Imagine spending a career wanting to play the lead in Annie, to eventually realise you are only good for Miss Hannigan. That is the fate of Sian Silver. Played with verve by Liz Ewing, sporting more sequins than is medically safe, she is a 75-year-old singer whose seasons in the fictional town of Sunthorpe On Sea are coming to an end.
In this bijou lunchtime musical written by actor turned playwright Hannah Jarrett-Scott and actor turned composer Brian James O’Sullivan, she gives us a taste of her routine: bouncy music-hall numbers, delivered with a cheery smile and brassy confidence.
On a miserly £250 a week, and with a stage door Johnny still turning up for her autograph, it is a wonder she has made it this far. Her last show was called Sinatra: Comin’ Atcha. It is not that she is bad, just hopelessly out of time.
She is reminded as much by an apparition: the ghost of her younger self, played with sparkle by Julia Murray, who also doubles as Sian’s male visitors in Lesley Hart’s good-hearted production. Like a kid from Fame in silver leotard, leg warmers and flowing red curls, she has none of the regret and resentment of her older self, only positive energy. When she delivers a music-theatre style number such as I Miss My Baby When He Goes Away, she sings it like she means it.
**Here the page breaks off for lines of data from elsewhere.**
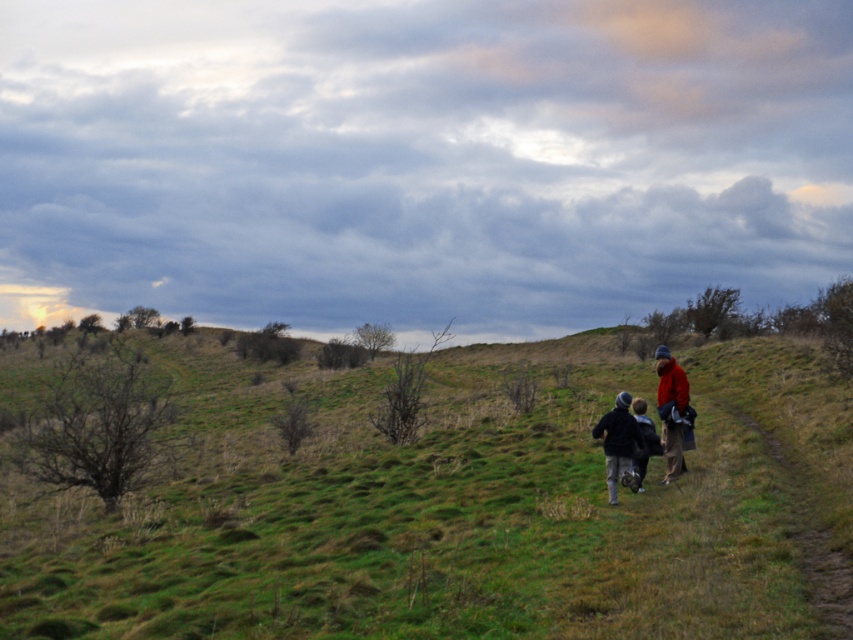 You are standing at the starting point of the path and want to reach the dark blue jacket at center. Which direction should you walk to avoid the green grassy hillside at center?

The green grassy hillside at center is located below the dark blue jacket at center. To avoid the hillside, walk towards the dark blue jacket at center while staying on the path above the green grassy hillside at center.

You are standing at the camera position and want to walk towards the dirt path at right. Based on the scene description, which direction should you move relative to your current position?

The dirt path at right is located at point (x=808, y=525), so you should move towards the right and forward to reach it.

You are standing at the starting point of the dirt path at right and want to catch up with the group wearing the red woolen jacket at right. Which direction should you walk to reach them?

The dirt path at right is to the right of the red woolen jacket at right, so you should walk to the left along the dirt path at right to reach them.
By contrast, the older Sian putting on a bright red dress to sing Tomorrow, the big hit from Annie, is creepily disturbing.
For all the sweet-and-sour banter, however, the backstage misery of a faded starlet is overly familiar territory. It is hard to sympathise with an entertainer whose delusions of stardom have left her so bitter. Has it really taken her this long to see the emptiness behind the glitz? The encounter with her younger self changes little, making the play’s purpose unclear.
At Òran Mór, Glasgow, until 11 October. At Traverse theatre, Edinburgh, 14–18 October.